I am having the same problem ollama llama3.2.1b - and most models.
Error: 500 Internal Server Error: llama runner process has terminated: error loading model: unable to allocate CUDA0 buffer
llama_model_load_from_file_impl: failed to load model
I can only get one model to work:
gemma3:4b
I followed suggested Models ( only gemma3:4b worked ) :
x - ollama run llama3.2:3b
x - ollama run llama3.2:1b
=> Error: 500 Internal Server Error: llama runner process has terminated: error loading model: unable to allocate CUDA0 buffer
y - ollama run gemma3:4b
x - ollama run starcoder2:3b
=> Error: 500 Internal Server Error: llama runner process has terminated: error loading model: unable to allocate CUDA0 buffer
x - ollama run falcon3:3b
x - ollama run phi4-mini-reasoning:latest
=> Error: 500 Internal Server Error: llama runner process has terminated: cudaMalloc failed: out of memory
=> Error: 500 Internal Server Error: llama runner process has terminated: error loading model: unable to allocate CUDA0 buffer
llama_model_load_from_file_impl: failed to load model
I just did a clean reinstall from the ISO SD image.
Two different errors!!!
ollama run gemma:2b
Error: 500 Internal Server Error: llama runner process has terminated: error loading model: unable to allocate CUDA0 buffer
llama_model_load_from_file_impl: failed to load model
ollama run gemma:2b
Error: 500 Internal Server Error: llama runner process has terminated: cudaMalloc failed: out of memory
I did not use docker for this, just the native and updated environment
This issue is related to the r36.4.7 update and has a failure rate.
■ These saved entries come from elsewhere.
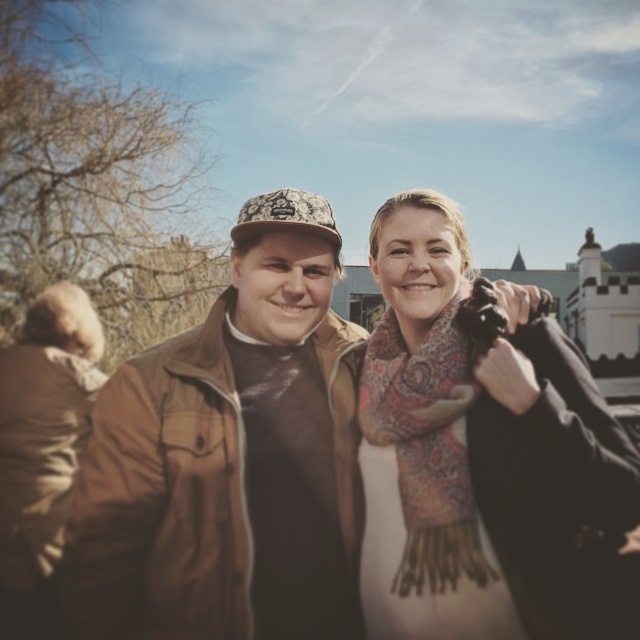 Is patterned scarf at center thinner than patterned wool scarf at center?

Incorrect, patterned scarf at center's width is not less than patterned wool scarf at center's.

Who is more forward, (x=388, y=259) or (x=467, y=577)?

Point (x=467, y=577)

Between point (540, 330) and point (504, 321), which one is positioned behind?

The point (540, 330) is more distant.

The height and width of the screenshot is (640, 640). I want to click on patterned scarf at center, so click(x=483, y=456).

Does point (280, 483) come farther from viewer compared to point (452, 326)?

That is False.

In the scene shown: Does brown leather jacket at center appear on the right side of patterned wool scarf at center?

In fact, brown leather jacket at center is to the left of patterned wool scarf at center.

Locate an element on the screen. brown leather jacket at center is located at coordinates (228, 458).

Is brown leather jacket at center smaller than patterned scarf at center?

Actually, brown leather jacket at center might be larger than patterned scarf at center.

Who is higher up, brown leather jacket at center or patterned scarf at center?

Positioned higher is patterned scarf at center.

You are a GUI agent. You are given a task and a screenshot of the screen. Output one action in this format:
    pyautogui.click(x=<x>, y=<y>)
    Task: Click on the brown leather jacket at center
    Image resolution: width=640 pixels, height=640 pixels.
    Given the screenshot: What is the action you would take?
    (228, 458)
You might see either ‘cudaMalloc failed: out of memory’ or ’ unable to allocate CUDA0 buffer’.
The underlying error for both cases are (in Ollama log):
NvMapMemAllocInternalTagged: 1075072515 error 12
Our internal team is working on the issue.
Will update more information with you later.
These units are still being sold and are unusable for their intended purpose for MONTHS now.
If it is really this difficult to fix, then at least release a WORKING IMAGE with utilities installed and auto-updates that break them DISABLED!!!
The ISO-image on your server is a good option, but it needs some updates to be able to run and install Ollama and by now has other updates in the ever increasing list that breaks proper functioning!
Can Nvidia provide a workaround or reaccommodation on what version of jetpack to roll back to? Also is Cuda 13.1 approved for the Nano now and should we move forward to that version to solve the problem?
Surely, it is beneath a big player like NVIDIA to only have a broken OS image that has to be updated before a core functionality of the sold product can be used.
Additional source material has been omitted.